**What needs to be done**.
When you reach the line containing "SCI影响因子 (729, 100)", begin copying exactly, and keep going through the last line of the records below, copying nothing before it.
══════════
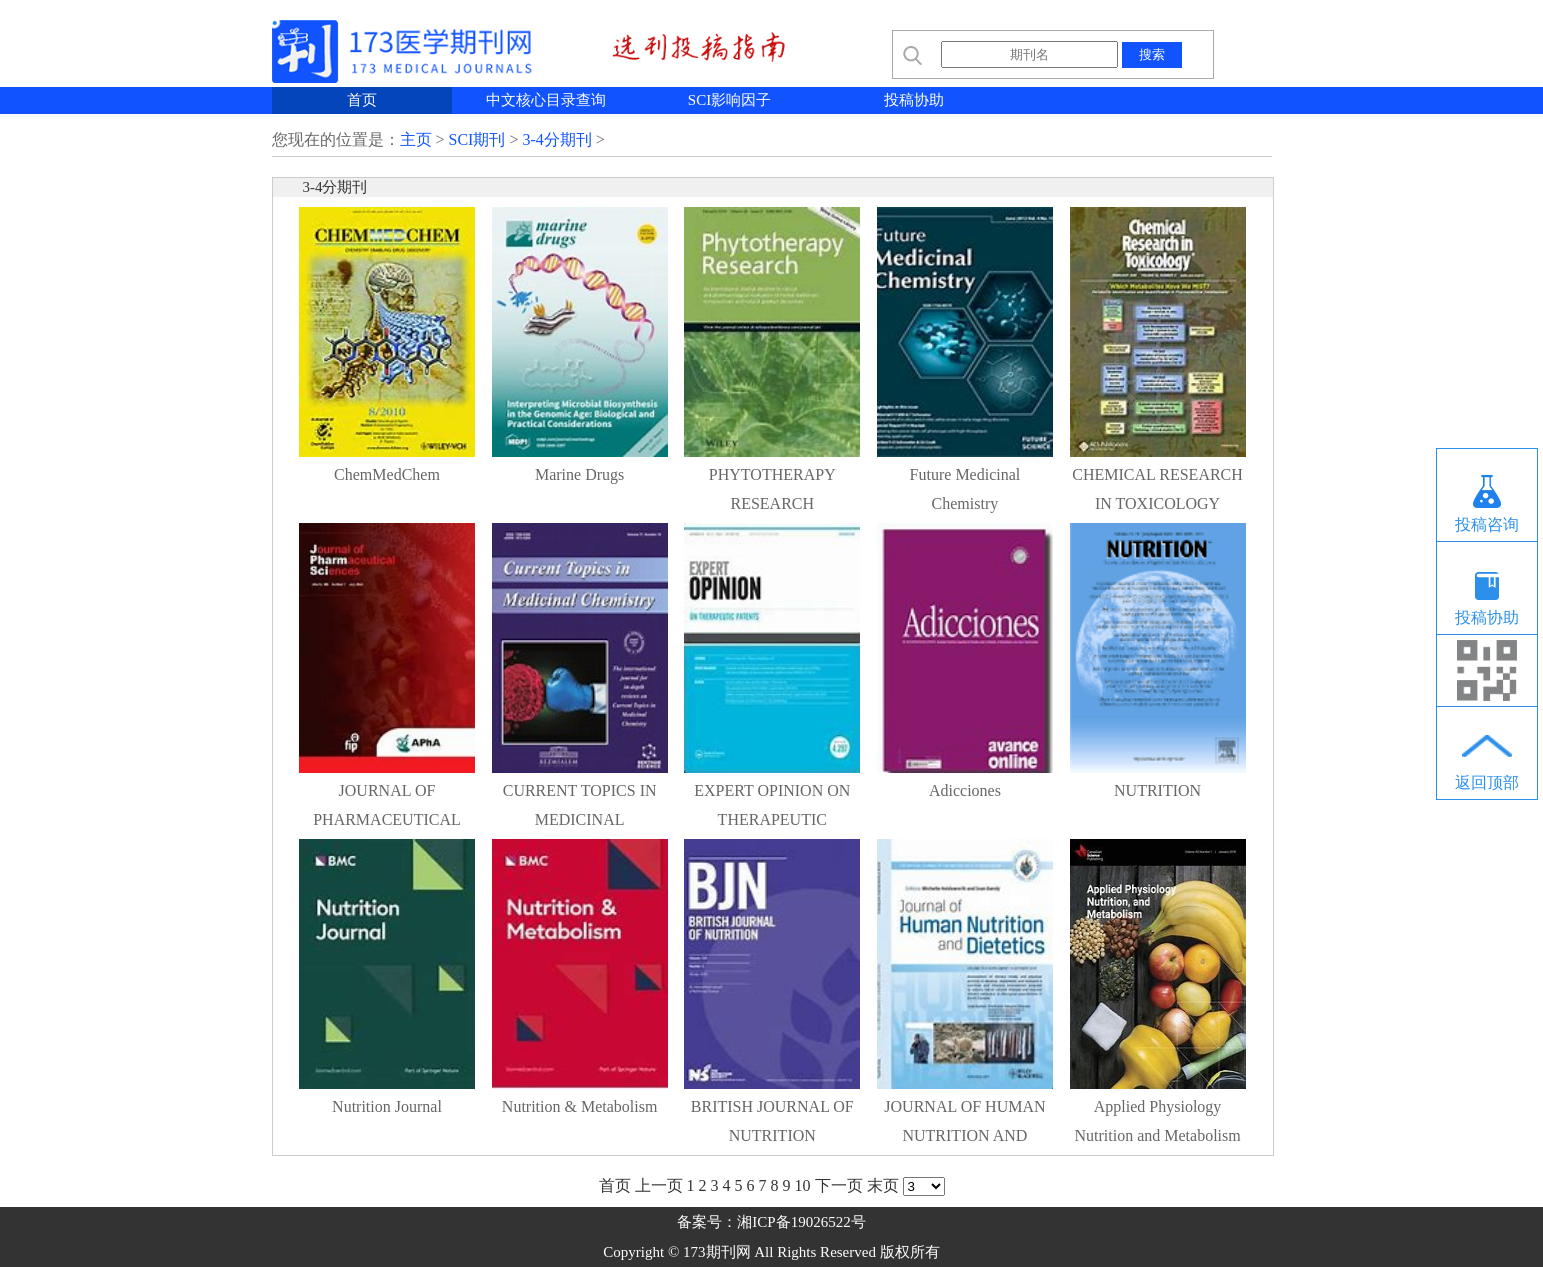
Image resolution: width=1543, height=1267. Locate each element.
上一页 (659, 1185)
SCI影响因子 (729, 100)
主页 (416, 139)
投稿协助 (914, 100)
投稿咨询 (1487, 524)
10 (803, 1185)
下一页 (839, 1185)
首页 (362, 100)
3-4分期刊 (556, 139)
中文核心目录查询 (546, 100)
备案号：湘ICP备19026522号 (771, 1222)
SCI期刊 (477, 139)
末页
══════════
**Exercise solution**.
SCI影响因子 (729, 100)
主页 (416, 139)
投稿协助 (914, 100)
投稿咨询 (1487, 524)
10 (803, 1185)
下一页 (839, 1185)
首页 (362, 100)
3-4分期刊 (556, 139)
中文核心目录查询 (546, 100)
备案号：湘ICP备19026522号 (771, 1222)
SCI期刊 (477, 139)
末页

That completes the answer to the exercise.